- **THE PROBLEM**: Transcribe the listing verbatim. Do not carry over any pictures.

- **SUPPLIED INFORMATION**:

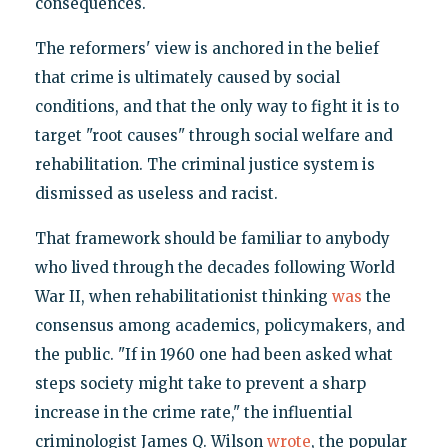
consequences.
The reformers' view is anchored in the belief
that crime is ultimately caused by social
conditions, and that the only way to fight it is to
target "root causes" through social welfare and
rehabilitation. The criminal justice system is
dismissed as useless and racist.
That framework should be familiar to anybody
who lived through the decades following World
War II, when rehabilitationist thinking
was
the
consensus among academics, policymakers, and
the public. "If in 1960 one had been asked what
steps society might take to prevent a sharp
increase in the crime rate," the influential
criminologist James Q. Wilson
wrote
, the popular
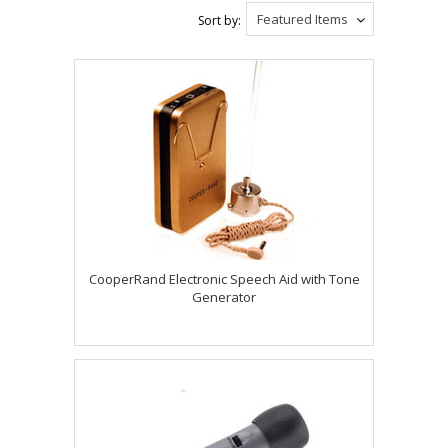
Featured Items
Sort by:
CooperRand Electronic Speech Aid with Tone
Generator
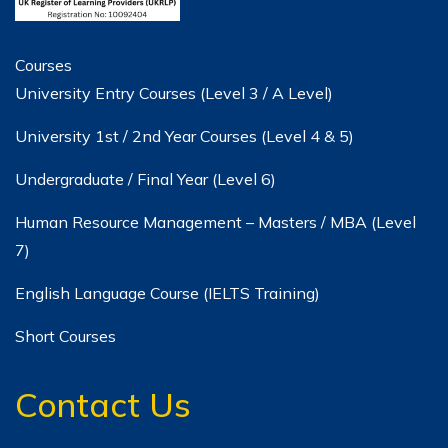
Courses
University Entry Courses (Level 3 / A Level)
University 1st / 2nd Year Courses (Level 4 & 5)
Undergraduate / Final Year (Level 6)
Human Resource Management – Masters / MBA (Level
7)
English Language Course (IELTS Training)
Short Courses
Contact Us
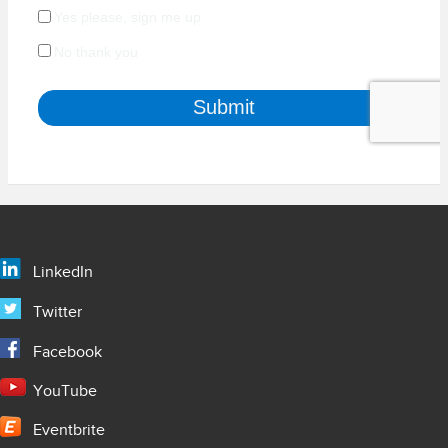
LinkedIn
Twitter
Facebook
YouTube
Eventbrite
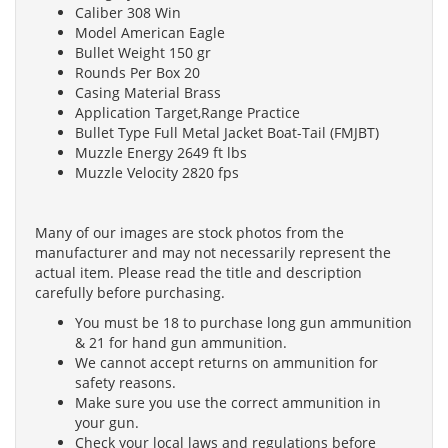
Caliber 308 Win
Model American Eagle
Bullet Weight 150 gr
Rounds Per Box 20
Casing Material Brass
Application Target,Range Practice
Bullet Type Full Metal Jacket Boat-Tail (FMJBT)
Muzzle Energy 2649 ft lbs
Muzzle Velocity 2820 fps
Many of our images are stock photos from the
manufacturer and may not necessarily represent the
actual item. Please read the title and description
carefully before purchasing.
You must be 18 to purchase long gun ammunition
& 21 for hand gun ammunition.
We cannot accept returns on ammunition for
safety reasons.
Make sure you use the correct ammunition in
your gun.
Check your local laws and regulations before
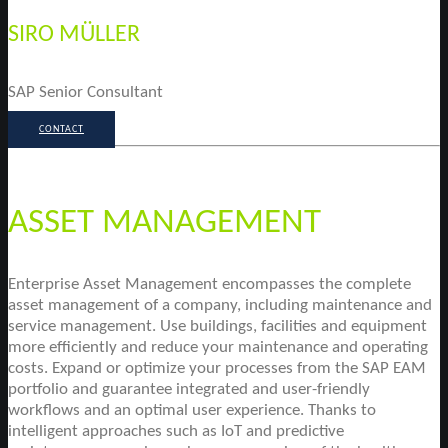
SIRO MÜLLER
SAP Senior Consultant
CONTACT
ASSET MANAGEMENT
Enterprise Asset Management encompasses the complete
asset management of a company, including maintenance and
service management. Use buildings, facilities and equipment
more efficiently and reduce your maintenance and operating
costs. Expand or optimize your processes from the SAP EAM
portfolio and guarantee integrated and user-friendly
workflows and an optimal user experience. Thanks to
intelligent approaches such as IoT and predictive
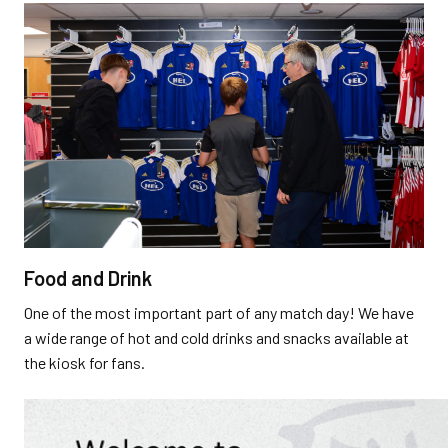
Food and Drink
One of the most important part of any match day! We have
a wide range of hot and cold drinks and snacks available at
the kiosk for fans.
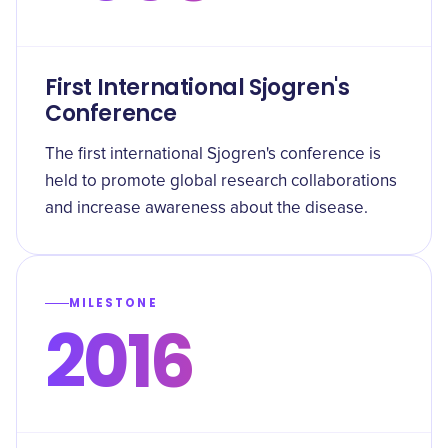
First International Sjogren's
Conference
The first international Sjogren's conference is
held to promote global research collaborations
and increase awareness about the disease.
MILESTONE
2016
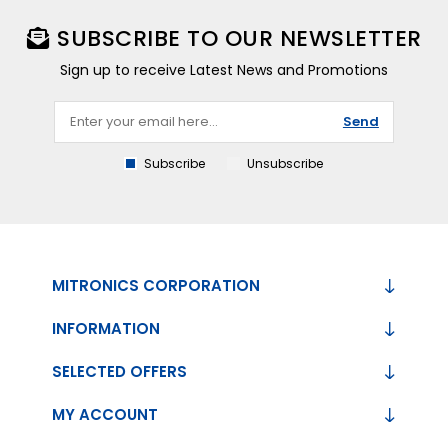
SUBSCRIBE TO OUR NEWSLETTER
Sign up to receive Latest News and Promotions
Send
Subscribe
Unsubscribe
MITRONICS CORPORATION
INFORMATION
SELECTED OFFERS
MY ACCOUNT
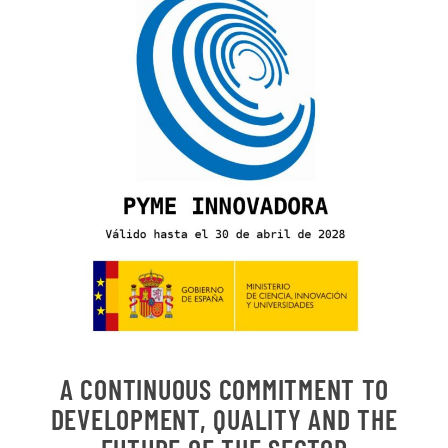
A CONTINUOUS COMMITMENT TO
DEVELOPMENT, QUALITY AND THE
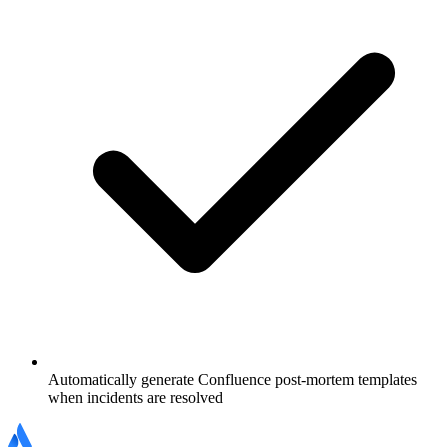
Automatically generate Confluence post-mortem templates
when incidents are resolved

- **TASK SOLUTION**:
consequences.
The reformers' view is anchored in the belief
that crime is ultimately caused by social
conditions, and that the only way to fight it is to
target "root causes" through social welfare and
rehabilitation. The criminal justice system is
dismissed as useless and racist.
That framework should be familiar to anybody
who lived through the decades following World
War II, when rehabilitationist thinking
was
the
consensus among academics, policymakers, and
the public. "If in 1960 one had been asked what
steps society might take to prevent a sharp
increase in the crime rate," the influential
criminologist James Q. Wilson
wrote
, the popular
Featured Items
Sort by:
CooperRand Electronic Speech Aid with Tone
Generator
Courses
University Entry Courses (Level 3 / A Level)
University 1st / 2nd Year Courses (Level 4 & 5)
Undergraduate / Final Year (Level 6)
Human Resource Management – Masters / MBA (Level
7)
English Language Course (IELTS Training)
Short Courses
Contact Us
LinkedIn
Twitter
Facebook
YouTube
Eventbrite
Caliber 308 Win
Model American Eagle
Bullet Weight 150 gr
Rounds Per Box 20
Casing Material Brass
Application Target,Range Practice
Bullet Type Full Metal Jacket Boat-Tail (FMJBT)
Muzzle Energy 2649 ft lbs
Muzzle Velocity 2820 fps
Many of our images are stock photos from the
manufacturer and may not necessarily represent the
actual item. Please read the title and description
carefully before purchasing.
You must be 18 to purchase long gun ammunition
& 21 for hand gun ammunition.
We cannot accept returns on ammunition for
safety reasons.
Make sure you use the correct ammunition in
your gun.
Check your local laws and regulations before
SIRO MÜLLER
SAP Senior Consultant
CONTACT
ASSET MANAGEMENT
Enterprise Asset Management encompasses the complete
asset management of a company, including maintenance and
service management. Use buildings, facilities and equipment
more efficiently and reduce your maintenance and operating
costs. Expand or optimize your processes from the SAP EAM
portfolio and guarantee integrated and user-friendly
workflows and an optimal user experience. Thanks to
intelligent approaches such as IoT and predictive
Food and Drink
One of the most important part of any match day! We have
a wide range of hot and cold drinks and snacks available at
the kiosk for fans.
First International Sjogren's
Conference
The first international Sjogren's conference is
held to promote global research collaborations
and increase awareness about the disease.
MILESTONE
2016
SUBSCRIBE TO OUR NEWSLETTER
Sign up to receive Latest News and Promotions
Send
Subscribe
Unsubscribe
MITRONICS CORPORATION
INFORMATION
SELECTED OFFERS
MY ACCOUNT
A CONTINUOUS COMMITMENT TO
DEVELOPMENT, QUALITY AND THE
Automatically generate Confluence post-mortem templates
when incidents are resolved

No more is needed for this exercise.